Mas esse mesmo tempo passa. E a vida move as peças. Por vezes ela transforma losers em gente-bem sucedida ou coloca aqueles célebres bacanas do colégio em uma posição mais pé no chão. Certo? Não é bem assim. Recentemente fui ao encontro de 1000 anos de formatura da faculdade e constatei: as meninas mais bonitas e populares da turma estavam lá, ainda belas emanando uma espécie de aura de algodão doce que atraíam as ditas losers feito mosca no mel. Ser loser, então, seria uma questão de atitude, não é? É sobre onde você se coloca nesse palco. É sobre até onde você acha importante o que os outros acham importante.
A série americana de TV Glee exalta um grupo de coral de escola formado só por adolescentes losers. Pelos corredores do colégio McKinley, eles são alvo de piadas e não têm prestígio algum. O que se esperararia no final? Que eles conseguissem superar suas diferenças, crescessem, se transformam em celebridades e ganhassem prêmios, certo? Fail! Eles se ferram sempre. Mas se divertem e fazem o que gostam: sobem no palco, mudam de dimensão, cantam, dança e acumulam seus minutos de glória. Não, não são losers.

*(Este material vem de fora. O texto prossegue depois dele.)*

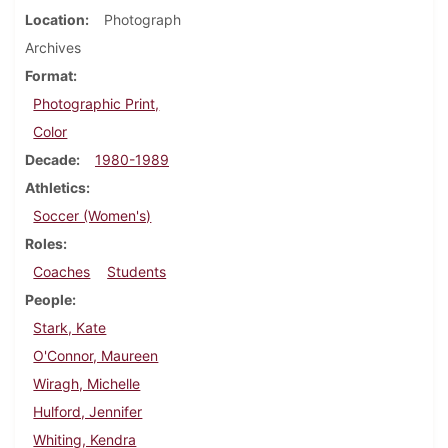
Location
Photograph
Archives
Format
Photographic Print,
Color
Decade
1980-1989
Athletics
Soccer (Women's)
Roles
Coaches
Students
People
Stark, Kate
O'Connor, Maureen
Wiragh, Michelle
Hulford, Jennifer
Whiting, Kendra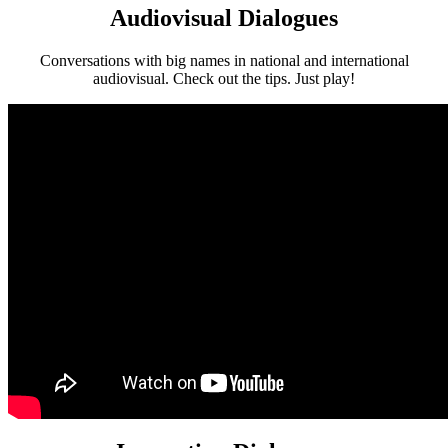
Audiovisual Dialogues
Conversations with big names in national and international
audiovisual. Check out the tips. Just play!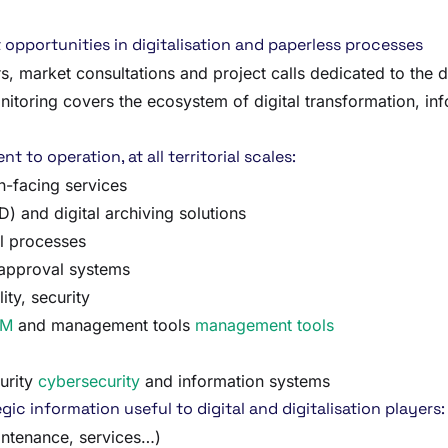
opportunities in digitalisation and paperless processes
, market consultations and project calls dedicated to the d
onitoring covers the ecosystem of digital transformation, i
 to operation, at all territorial scales:
en-facing services
and digital archiving solutions
al processes
 approval systems
ity, security
RM
and management tools
management tools
urity
cybersecurity
and information systems
gic information useful to digital and digitalisation players:
intenance, services…)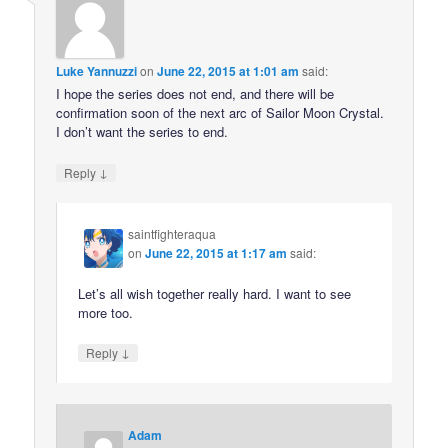
Luke Yannuzzi
on
June 22, 2015 at 1:01 am
said:
I hope the series does not end, and there will be
confirmation soon of the next arc of Sailor Moon Crystal.
I don’t want the series to end.
↓
Reply
saintfighteraqua
on
June 22, 2015 at 1:17 am
said:
Let’s all wish together really hard. I want to see
more too.
↓
Reply
Adam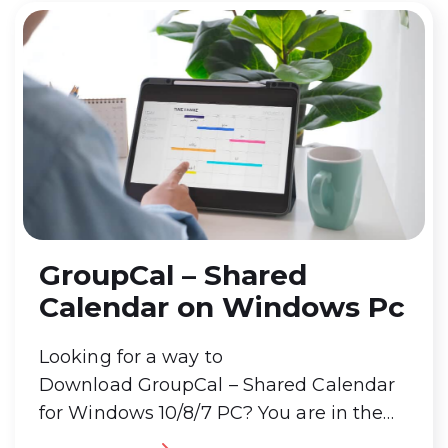
GroupCal – Shared
Calendar on Windows Pc
Looking for a way to
Download GroupCal – Shared Calendar
for Windows 10/8/7 PC? You are in the
correct place then. Keep reading this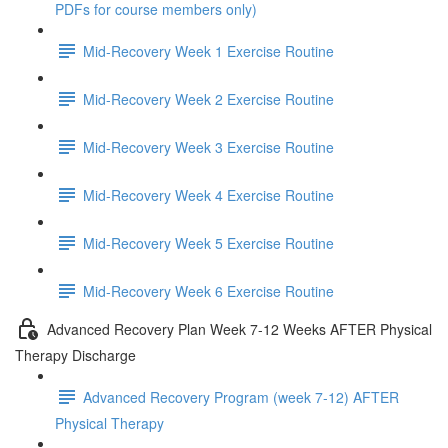
PDFs for course members only)
Mid-Recovery Week 1 Exercise Routine
Mid-Recovery Week 2 Exercise Routine
Mid-Recovery Week 3 Exercise Routine
Mid-Recovery Week 4 Exercise Routine
Mid-Recovery Week 5 Exercise Routine
Mid-Recovery Week 6 Exercise Routine
Advanced Recovery Plan Week 7-12 Weeks AFTER Physical
Therapy Discharge
Advanced Recovery Program (week 7-12) AFTER
Physical Therapy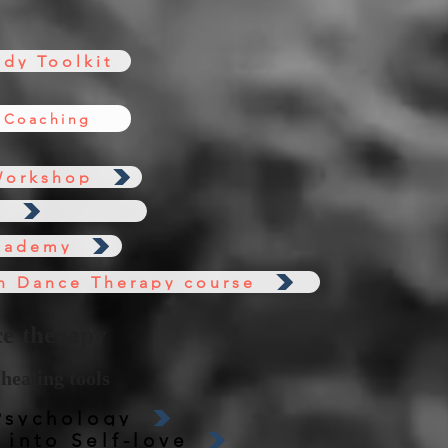
dy Toolkit
 Coaching
Workshop
s
cademy
n Dance Therapy course
e therapy
healing tools
Psychology
into Self-love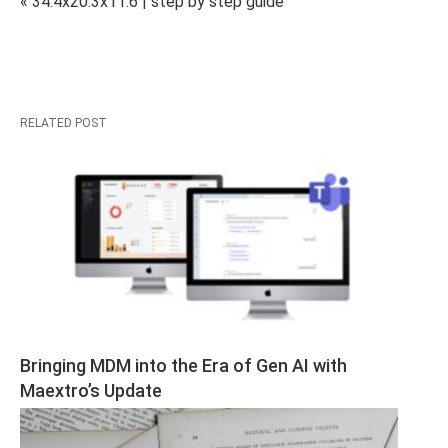
« 34.4x20.3x11.6 | step by step guide
RELATED POST
Bringing MDM into the Era of Gen AI with 
Maextro’s Update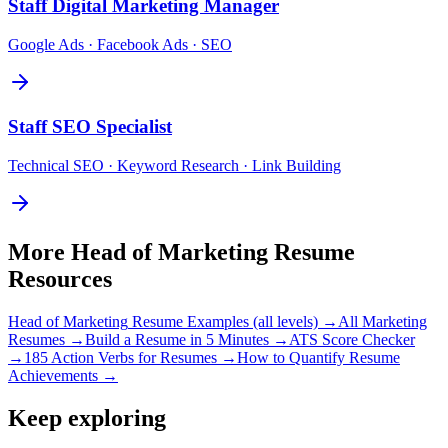
Staff
Digital Marketing Manager
Google Ads · Facebook Ads · SEO
Staff
SEO Specialist
Technical SEO · Keyword Research · Link Building
More
Head of Marketing
Resume
Resources
Head of Marketing
Resume Examples (all levels) →
All
Marketing
Resumes →
Build a Resume in 5 Minutes →
ATS Score Checker
→
185 Action Verbs for Resumes →
How to Quantify Resume
Achievements →
Keep exploring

Recentemente, trabalhando com um grupo de estagiários na faixa dos 17 aos 25 constatei que, para eles, loser é o cara de mais de 30 que ainda não conquistou a vaga de diretor (sem considerar o que é preciso abdicar para manter essa vaga). Vamos esperar mais alguns anos e alguns tropeços. Para um namoradinho publicitário de 24 anos que mantive por um tempinho, loser era o publicitário que não ia exercer a profissão em São Paulo. Tirando meus amigos publicitários paulistanos ganhadores de prêmios em Cannes, lembrei daquele cara que se mantém na paulicéia trabalhando numa agência por alguns trocados e não tem tempo de viver tudo o que vida oferece por lá (além do congestionamento e do metrô lotado).
Para minha cunhada, loser é o cara que veio me buscar em casa outro dia num Santana. Ele veio se despedir, tinha vendido tudo (inclusive o carro do ano) e foi passar anos ensinando Português aos professores de um país lusófono que está prestes a ser reconstruído. Para uma amiga recém-separada, loser é o ex-marido fiel que, apesar ocupar um alto cargo numa multinacional de dia e dar aulas à noite, caiu no “absurdo” de pedir dinheiro emprestado aos pais para terminar de colocar de pé a maravilhosa casa que eles construíram para a bela família em um magnífico e seguro condomínio de luxo. Prefiro acreditar no mundo do meu jeito, onde os losers são aqueles estagiários, o namoradinho, a cunhada e a amiga recém-separada, que, em comum, têm os valores distorcidos.
Acho que um planozinho para não passar a velhice sem amparo financeiro já é o suficiente para nos afastar da neura de estar na categoria loser. O resto é resto.
Se você faz o que gosta, dá significado ao seu trabalho, se tem amigas (excluindo as falsas) que a amam como você é, e se tem algum resquício de cidadania aí dentro…aí você está longe de ser um loser.
Mas a neura é vasta e atuante. Todos os dias você vai esbarrar em quem faça você acreditar que sua porção loser existe. Tudo o que você não tem e não é será jogado na sua cara, não importa se serão reeboks, calças M.Officer, sapatos Loubotin, camisas Dudalina, carro do ano, iate, casa na praia, cargos de diretor, iphones, ipads, itudos… Se a pessoa que você encara no espelho todas as manhãs estiver ok com isso e rir das “exigências” dessa sociedade doentia e materialista, então você está indo na direção certa. You´re on the right track, baby!